高齢者や子どもの死亡事故とその慰謝料

はじめに

突然の交通事故で家族を失った方の苦しみには計り知れないものがあります。

また、交通事故で突然に命を奪われた被害者の無念は察するに余りあります。

たとえ即死の場合でも、交通事故によって死亡した被害者は精神的苦痛を受けたと考えられています。このため、慰謝料が発生した上で、遺族に相続されることになります。

亡くなった方が高齢者や子どもであった場合、遺族は、慰謝料の額がどれくらいになるか検討がつかないかもしれません。

亡くなった方が高齢者や子どもであった場合の慰謝料はどれくらいなのでしょうか。

 

死亡慰謝料の相場

弁護士が遺族から依頼を受けて解決する場合、死亡慰謝料は、通称「赤本」(「民事交通事故訴訟 損害賠償額算定基準」(日弁連交通事故相談センター東京支部))の基準となります。この赤本基準によると、

•被害者が一家の支柱であった場合:2800万円

•被害者が母親、配偶者であった場合:2500万円(H28~の事故)、2400万円(~H27までの事故)

•被害者が独身の男女、子ども、幼児等であった場合:2000万円~2500万円(H28~の事故)、2000万円~2200万円(~H27までの事故)

とされています

この金額は、亡くなった被害者の慰謝料を相続する金額に加えて、近親者固有の家族を失った精神的苦痛に対する慰謝料も含んだ金額となっています。

 

高齢者の場合

高齢者が死亡事故にあったときの慰謝料は、一家の支柱や母親、配偶者といえない場合は2000万円~2500万円(H28~の事故)、2000万円~2200万円(~H27までの事故)が基準となります。

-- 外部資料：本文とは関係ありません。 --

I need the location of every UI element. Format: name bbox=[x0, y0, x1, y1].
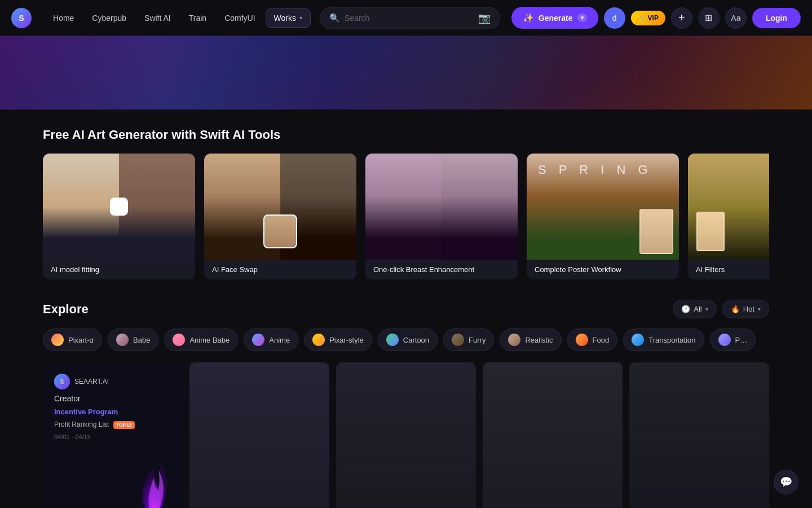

高齢者は幼い子どもなどに比べて、既に人生を享受している度合いが大きいとして、慰謝料の金額は少なくすべきであるという見解もあります。

しかし、実務上は、この様な理由で低額な慰謝料となることはありません。

むしろ、高齢者とはいえ、現在の高齢化社会においては、さまざまな高齢者がいます。現役で会社の役員を務めていて、高収入を得て、家族を支えていた高齢者もいるでしょうし、先に体が不自由になってしまった配偶者を介護していた高齢者もいるでしょう。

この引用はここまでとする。